Saved data entries:

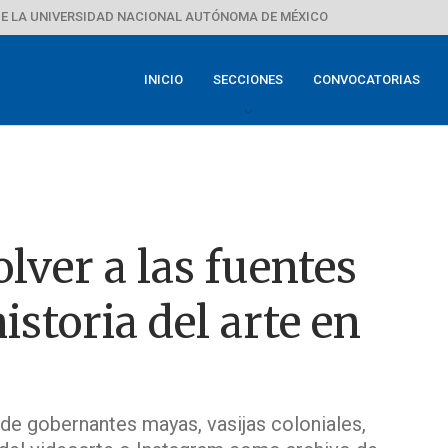
E LA UNIVERSIDAD NACIONAL AUTÓNOMA DE MÉXICO
INICIO
SECCIONES
CONVOCATORIAS
ver a las fuentes
istoria del arte en
de gobernantes mayas, vasijas coloniales,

Task to complete » Retype exactly. Start at the line with "CONVOCATORIAS" and stop at the last line of the data.

Answer to the exercise »
CONVOCATORIAS
ver a las fuentes
istoria del arte en
de gobernantes mayas, vasijas coloniales,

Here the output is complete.